WHAT TO PRODUCE: Give back the records below verbatim, please, but without a single image.

THE RECORDS:
»»
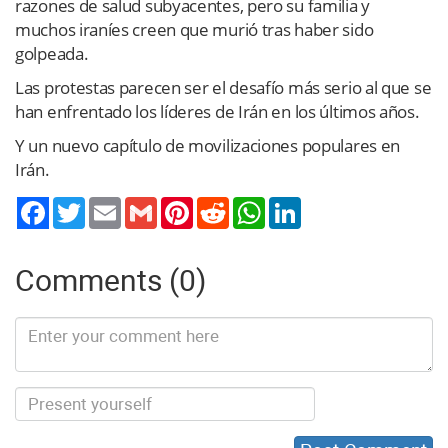
razones de salud subyacentes, pero su familia y
muchos iraníes creen que murió tras haber sido
golpeada.
Las protestas parecen ser el desafío más serio al que se
han enfrentado los líderes de Irán en los últimos años.
Y un nuevo capítulo de movilizaciones populares en
Irán.
Twitter
Email
Gmail
Pinterest
Reddit
WhatsApp
LinkedIn
Comments (0)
««
COMPLETED EXERCISE:
razones de salud subyacentes, pero su familia y
muchos iraníes creen que murió tras haber sido
golpeada.
Las protestas parecen ser el desafío más serio al que se
han enfrentado los líderes de Irán en los últimos años.
Y un nuevo capítulo de movilizaciones populares en
Irán.
Twitter
Email
Gmail
Pinterest
Reddit
WhatsApp
LinkedIn
Comments (0)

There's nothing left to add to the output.